#### WHAT TO WORK ON
Your answer must be an exact copy of the records below, with every picture left out.

#### DATA SECTION
══════════

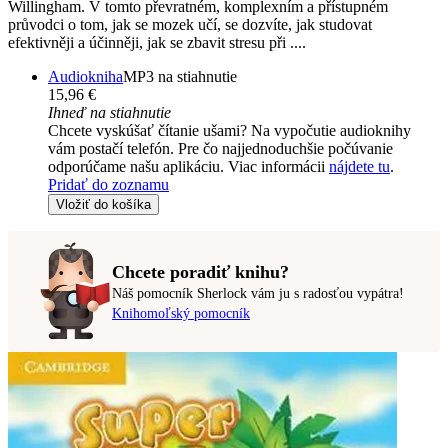
Willingham. V tomto převratném, komplexním a přístupném
průvodci o tom, jak se mozek učí, se dozvíte, jak studovat
efektivněji a účinněji, jak se zbavit stresu při ....
Audiokniha
MP3 na stiahnutie
15,96 €
Ihneď na stiahnutie
Chcete vyskúšať čítanie ušami? Na vypočutie audioknihy
vám postačí telefón. Pre čo najjednoduchšie počúvanie
odporúčame našu aplikáciu. Viac informácii
nájdete tu
.
Pridať do zoznamu
Vložiť do košíka
Chcete poradiť knihu?
Náš pomocník Sherlock vám ju s radosťou vypátra!
Knihomoľský pomocník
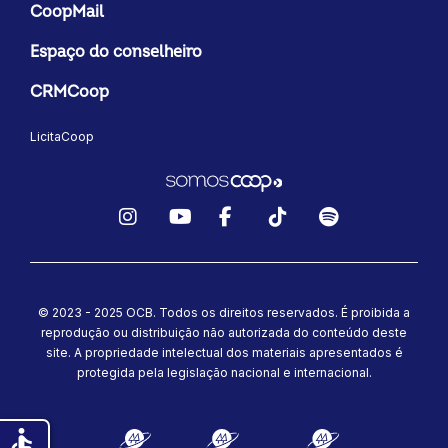
CoopMail
Espaço do conselheiro
CRMCoop
LicitaCoop
Instagram
YouTube
Facebook
TikTok
Spotify
© 2023 - 2025 OCB. Todos os direitos reservados. É proibida a
reprodução ou distribuição não autorizada do conteúdo deste
site.
A propriedade intelectual dos materiais apresentados é
protegida pela legislação nacional e internacional.
accessible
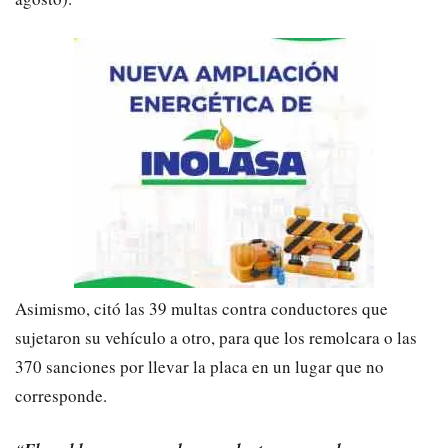
Asimismo, citó las 39 multas contra conductores que
sujetaron su vehículo a otro, para que los remolcara o las
370 sanciones por llevar la placa en un lugar que no
corresponde.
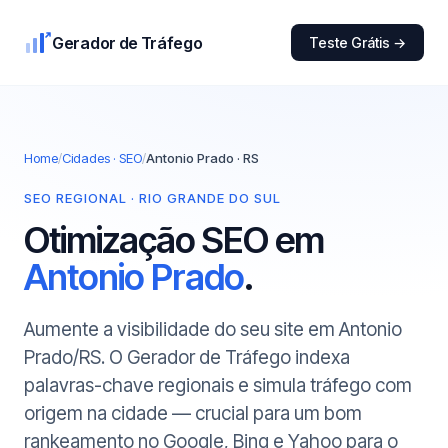
Gerador de Tráfego
Teste Grátis →
Home
/
Cidades · SEO
/
Antonio Prado · RS
SEO REGIONAL · RIO GRANDE DO SUL
Otimização SEO em
Antonio Prado
.
Aumente a visibilidade do seu site em Antonio
Prado/RS. O Gerador de Tráfego indexa
palavras-chave regionais e simula tráfego com
origem na cidade — crucial para um bom
rankeamento no Google, Bing e Yahoo para o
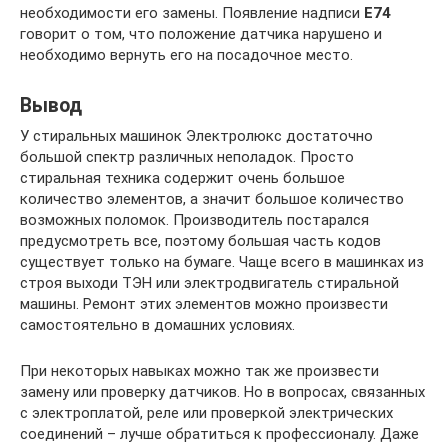
необходимости его замены. Появление надписи
E74
говорит о том, что положение датчика нарушено и
необходимо вернуть его на посадочное место.
Вывод
У стиральных машинок Электролюкс достаточно
большой спектр различных неполадок. Просто
стиральная техника содержит очень большое
количество элементов, а значит большое количество
возможных поломок. Производитель постарался
предусмотреть все, поэтому большая часть кодов
существует только на бумаге. Чаще всего в машинках из
строя выходи ТЭН или электродвигатель стиральной
машины. Ремонт этих элементов можно произвести
самостоятельно в домашних условиях.
При некоторых навыках можно так же произвести
замену или проверку датчиков. Но в вопросах, связанных
с электроплатой, реле или проверкой электрических
соединений – лучше обратиться к профессионалу. Даже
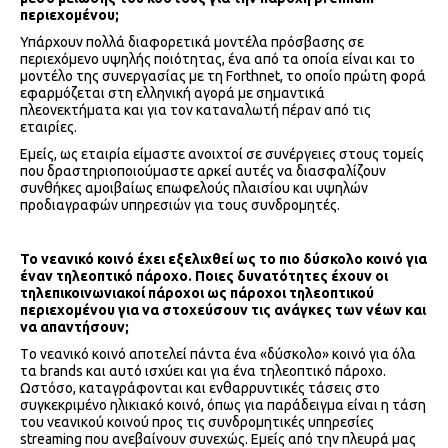
περιεχομένου;
Υπάρχουν πολλά διαφορετικά μοντέλα πρόσβασης σε
περιεχόμενο υψηλής ποιότητας, ένα από τα οποία είναι και το
μοντέλο της συνεργασίας με τη Forthnet, το οποίο πρώτη φορά
εφαρμόζεται στη ελληνική αγορά με σημαντικά
πλεονεκτήματα και για τον καταναλωτή πέραν από τις
εταιρίες.
Εμείς, ως εταιρία είμαστε ανοιχτοί σε συνέργειες στους τομείς
που δραστηριοποιούμαστε αρκεί αυτές να διασφαλίζουν
συνθήκες αμοιβαίως επωφελούς πλαισίου και υψηλών
προδιαγραφών υπηρεσιών για τους συνδρομητές.
Το νεανικό κοινό έχει εξελιχθεί ως το πιο δύσκολο κοινό για
έναν τηλεοπτικό πάροχο. Ποιες δυνατότητες έχουν οι
τηλεπικοινωνιακοί πάροχοι ως πάροχοι τηλεοπτικού
περιεχομένου για να στοχεύσουν τις ανάγκες των νέων και
να απαντήσουν;
Τo νεανικό κοινό αποτελεί πάντα ένα «δύσκολο» κοινό για όλα
τα brands και αυτό ισχύει και για ένα τηλεοπτικό πάροχο.
Ωστόσο, καταγράφονται και ενθαρρυντικές τάσεις στο
συγκεκριμένο ηλικιακό κοινό, όπως για παράδειγμα είναι η τάση
του νεανικού κοινού προς τις συνδρομητικές υπηρεσίες
streaming που ανεβαίνουν συνεχώς. Εμείς από την πλευρά μας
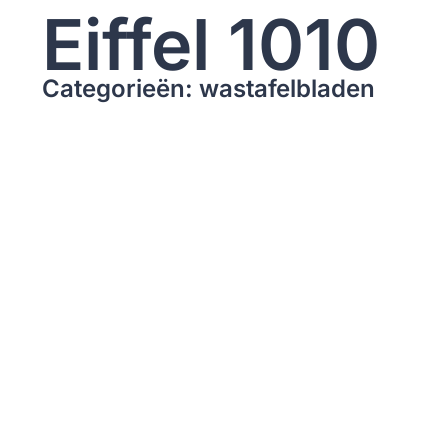
Eiffel 1010
Categorieën: wastafelbladen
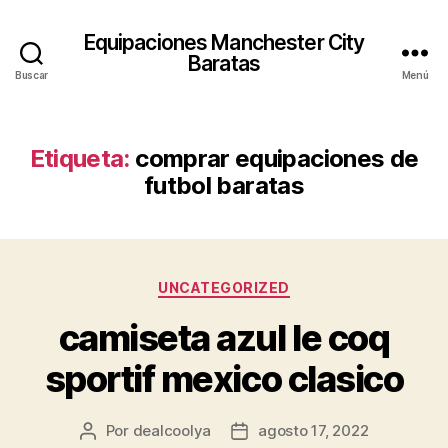
Equipaciones Manchester City
Baratas
Buscar
Menú
Etiqueta:
comprar equipaciones de
futbol baratas
Categorías
UNCATEGORIZED
camiseta azul le coq
sportif mexico clasico
Por
dealcoolya
agosto 17, 2022
Autor
Fecha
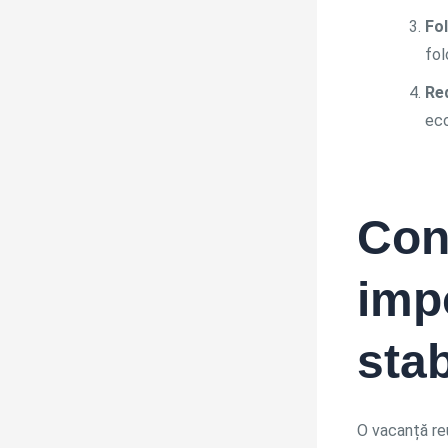
Fol
fol
Red
eco
Con
imp
stab
O vacanță re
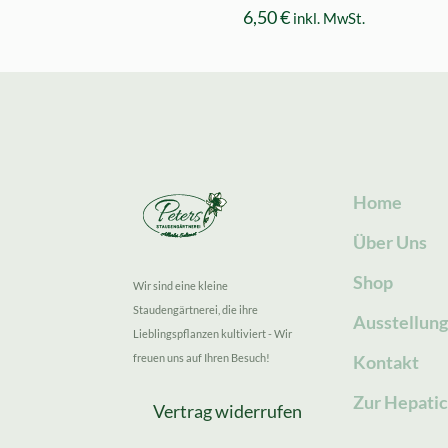
6,50
€
inkl. MwSt.
Home
Über Uns
Shop
Wir sind eine kleine
Staudengärtnerei, die ihre
Ausstellun
Lieblingspflanzen kultiviert - Wir
freuen uns auf Ihren Besuch!
Kontakt
Zur Hepatic
Vertrag widerrufen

══════════

#### OUTPUT OF THE TASK
Willingham. V tomto převratném, komplexním a přístupném
průvodci o tom, jak se mozek učí, se dozvíte, jak studovat
efektivněji a účinněji, jak se zbavit stresu při ....
Audiokniha
MP3 na stiahnutie
15,96 €
Ihneď na stiahnutie
Chcete vyskúšať čítanie ušami? Na vypočutie audioknihy
vám postačí telefón. Pre čo najjednoduchšie počúvanie
odporúčame našu aplikáciu. Viac informácii
nájdete tu
.
Pridať do zoznamu
Vložiť do košíka
Chcete poradiť knihu?
Náš pomocník Sherlock vám ju s radosťou vypátra!
Knihomoľský pomocník
CoopMail
Espaço do conselheiro
CRMCoop
LicitaCoop
Instagram
YouTube
Facebook
TikTok
Spotify
© 2023 - 2025 OCB. Todos os direitos reservados. É proibida a
reprodução ou distribuição não autorizada do conteúdo deste
site.
A propriedade intelectual dos materiais apresentados é
protegida pela legislação nacional e internacional.
accessible
Asimismo, citó las 39 multas contra conductores que
sujetaron su vehículo a otro, para que los remolcara o las
370 sanciones por llevar la placa en un lugar que no
corresponde.
Gerador de Tráfego
Teste Grátis →
Home
/
Cidades · SEO
/
Antonio Prado · RS
SEO REGIONAL · RIO GRANDE DO SUL
Otimização SEO em
Antonio Prado
.
Aumente a visibilidade do seu site em Antonio
Prado/RS. O Gerador de Tráfego indexa
palavras-chave regionais e simula tráfego com
origem na cidade — crucial para um bom
rankeamento no Google, Bing e Yahoo para o
необходимости его замены. Появление надписи
E74
говорит о том, что положение датчика нарушено и
необходимо вернуть его на посадочное место.
Вывод
У стиральных машинок Электролюкс достаточно
большой спектр различных неполадок. Просто
стиральная техника содержит очень большое
количество элементов, а значит большое количество
возможных поломок. Производитель постарался
предусмотреть все, поэтому большая часть кодов
существует только на бумаге. Чаще всего в машинках из
строя выходи ТЭН или электродвигатель стиральной
машины. Ремонт этих элементов можно произвести
самостоятельно в домашних условиях.
При некоторых навыках можно так же произвести
замену или проверку датчиков. Но в вопросах, связанных
с электроплатой, реле или проверкой электрических
соединений – лучше обратиться к профессионалу. Даже
περιεχομένου;
Υπάρχουν πολλά διαφορετικά μοντέλα πρόσβασης σε
περιεχόμενο υψηλής ποιότητας, ένα από τα οποία είναι και το
μοντέλο της συνεργασίας με τη Forthnet, το οποίο πρώτη φορά
εφαρμόζεται στη ελληνική αγορά με σημαντικά
πλεονεκτήματα και για τον καταναλωτή πέραν από τις
εταιρίες.
Εμείς, ως εταιρία είμαστε ανοιχτοί σε συνέργειες στους τομείς
που δραστηριοποιούμαστε αρκεί αυτές να διασφαλίζουν
συνθήκες αμοιβαίως επωφελούς πλαισίου και υψηλών
προδιαγραφών υπηρεσιών για τους συνδρομητές.
Το νεανικό κοινό έχει εξελιχθεί ως το πιο δύσκολο κοινό για
έναν τηλεοπτικό πάροχο. Ποιες δυνατότητες έχουν οι
τηλεπικοινωνιακοί πάροχοι ως πάροχοι τηλεοπτικού
περιεχομένου για να στοχεύσουν τις ανάγκες των νέων και
να απαντήσουν;
Τo νεανικό κοινό αποτελεί πάντα ένα «δύσκολο» κοινό για όλα
τα brands και αυτό ισχύει και για ένα τηλεοπτικό πάροχο.
Ωστόσο, καταγράφονται και ενθαρρυντικές τάσεις στο
συγκεκριμένο ηλικιακό κοινό, όπως για παράδειγμα είναι η τάση
του νεανικού κοινού προς τις συνδρομητικές υπηρεσίες
streaming που ανεβαίνουν συνεχώς. Εμείς από την πλευρά μας
Eiffel 1010
Categorieën: wastafelbladen
Equipaciones Manchester City
Baratas
Buscar
Menú
Etiqueta:
comprar equipaciones de
futbol baratas
Categorías
UNCATEGORIZED
camiseta azul le coq
sportif mexico clasico
Por
dealcoolya
agosto 17, 2022
Autor
Fecha
Fol
fol
Red
eco
Con
imp
stab
O vacanță re
6,50
€
inkl. MwSt.
Home
Über Uns
Shop
Wir sind eine kleine
Staudengärtnerei, die ihre
Ausstellun
Lieblingspflanzen kultiviert - Wir
freuen uns auf Ihren Besuch!
Kontakt
Zur Hepatic
Vertrag widerrufen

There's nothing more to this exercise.